Menurut Kiai Mahfoudh, hal ini karena fikih adalah produk akhir, dan jika dimasukkan sebagai bab tersendiri, maka pembahasannya harus mendalam dan rinci. Sementara itu, disiplin-disiplin ilmu dalam Kitab Mandhūmah al-Nuqāyah hanyalah pengantar, atau perangkat dasar untuk menghasilkan sebuah produk, bukan pembahasan mendetail. "Kitab Mandhūmah al-Nuqāyah adalah perangkat dasar untuk ijtihad," tambah beliau.

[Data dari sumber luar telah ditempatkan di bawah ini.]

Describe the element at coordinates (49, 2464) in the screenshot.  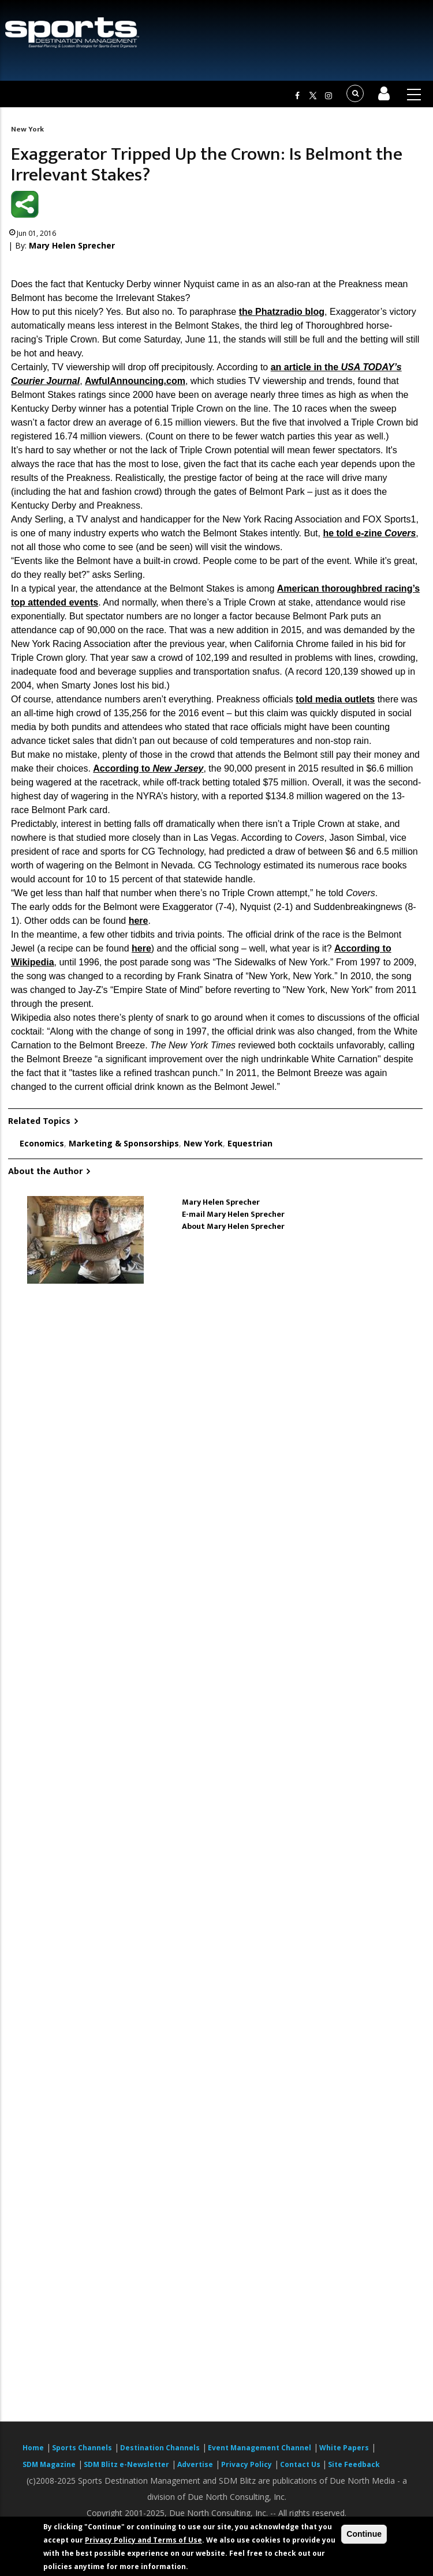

Mulai awal tahun 2006, kondisi kesehatan Kiai Mahfoudh menurun, sehingga beliau tidak lagi aktif dalam kegiatan kependidikan dan kemasyarakatan, termasuk sebagai anggota Dewan Masyayikh Annuqayah. Kiai Mahfoudh wafat pada hari Rabu pagi setelah Subuh, 24 Muharram 1430 H, yang bertepatan dengan 21 Januari 2009 M. [dutaislam.or.id/ab]


M Faizi, PPA Al-Furqan Sabajarin


Referensi:

Dikutip dari buku Mastuki HS, M.Ag, dan Ishom El-Saha, M.Ag (ed.), Intelektualisme Pesantren: Potret Tokoh dan Cakrawala Pemikiran di Era Keemasan Pesantren, Cetakan Pertama (2003), Penerbit Diva Pustaka, Jilid ke-3, Halaman (289-296), dengan beberapa perubahan.